Here's what I've done to make a program get launched in the foreground, even though the parent program is in the background initially:

package main

import (
    "fmt"
    "log"
    "os"
    "os/exec"
    "syscall"
    "time"
    "unsafe"
)

var (
    kernel32            = syscall.MustLoadDLL("Kernel32.dll")
    getConsoleWindow    = kernel32.MustFindProc("GetConsoleWindow")
    user32              = syscall.MustLoadDLL("user32.dll")
    setForegroundWindow = user32.MustFindProc("SetForegroundWindow")
)

func getWindowPointer() (syscall.Handle, error) {
    r, _, err := syscall.Syscall(getConsoleWindow.Addr(), 0, 0, 0, 0)
    return syscall.Handle(r), err
}

func bringWindowToForeground(hwnd syscall.Handle) (int, error) {
    sucess, _, err := syscall.Syscall(setForegroundWindow.Addr(), 1, uintptr(hwnd), 0, 0)
    return int(sucess), err
}

func main() {

    winPnt, err := getWindowPointer()
    if err != nil {
        log.Println("errpr", err)
    } 
    fmt.Printf("this windows pointer: %d;\n", int(winPnt))

        // Allows me time to manually click over to another window for sake of example.
    time.Sleep(time.Second * 5)

    success, err := bringWindowToForeground(winPnt)
    if err != nil {
        log.Printf("error bringing to foreground:  %+v\n", err)
    }
    fmt.Printf("success: %d;\n", int(success))

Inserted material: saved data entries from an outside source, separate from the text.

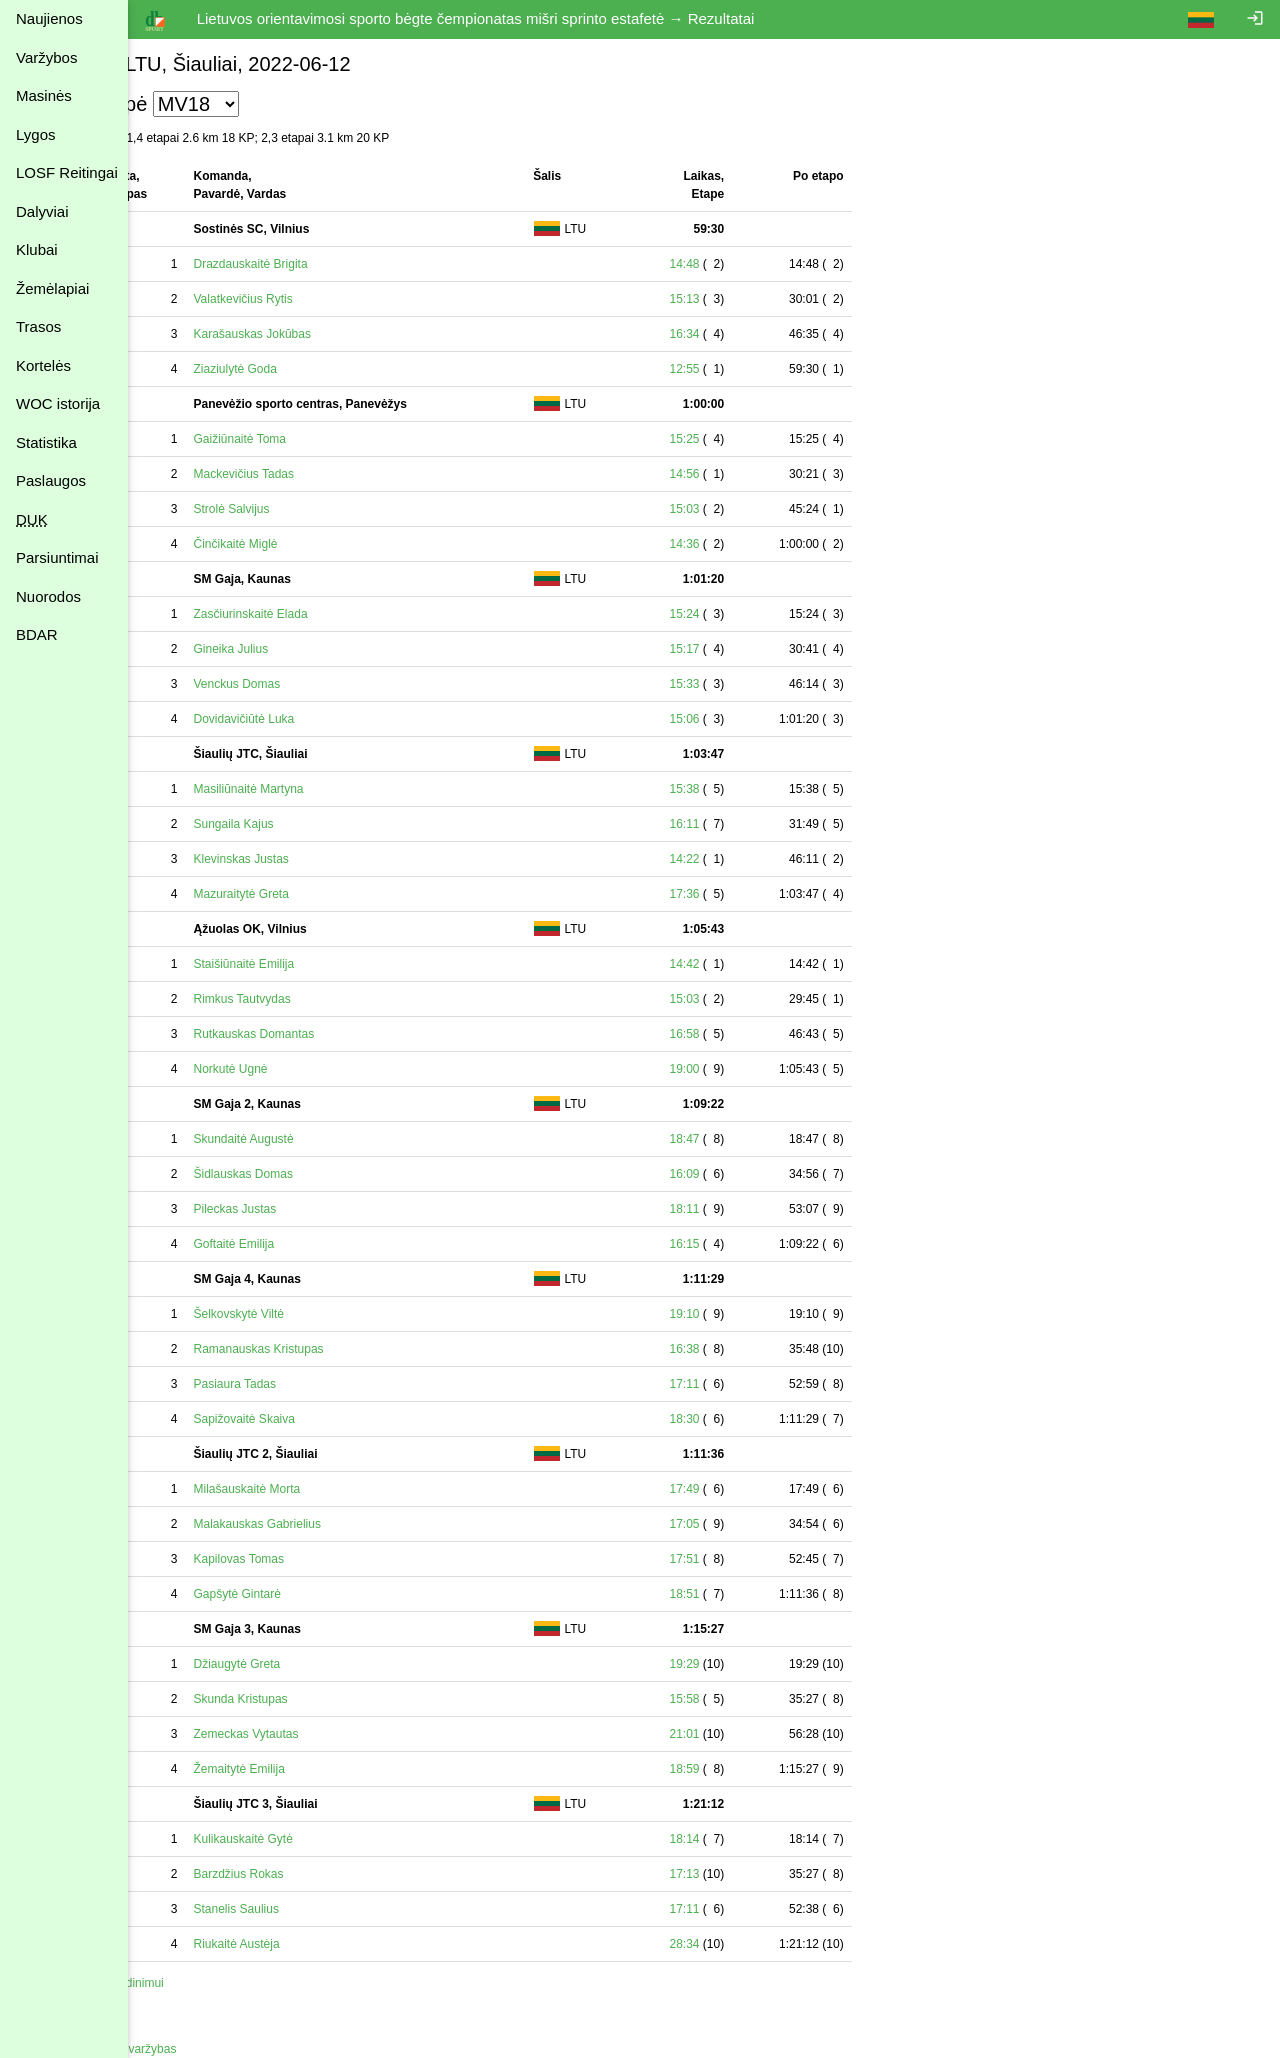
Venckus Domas (289, 684)
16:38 (737, 1349)
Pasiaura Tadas (287, 1384)
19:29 (737, 1664)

    output, err := exec.Command("my program").Output()
    if err == nil {
        os.Stdout.Write(output)
    } else {
        log.Panicln(err)
    }
}

If you know how to make this fail please let me know! I'm definitely out of my comfort zone with all this, and barely know what I'm doing.

EDIT: Can confirm this method still works once the application is properly installed on a user's machine (Tested on Windows 10 Pro)

skratchdot commented 3 years ago

@EliCDavis - Thank you for sharing what worked for you!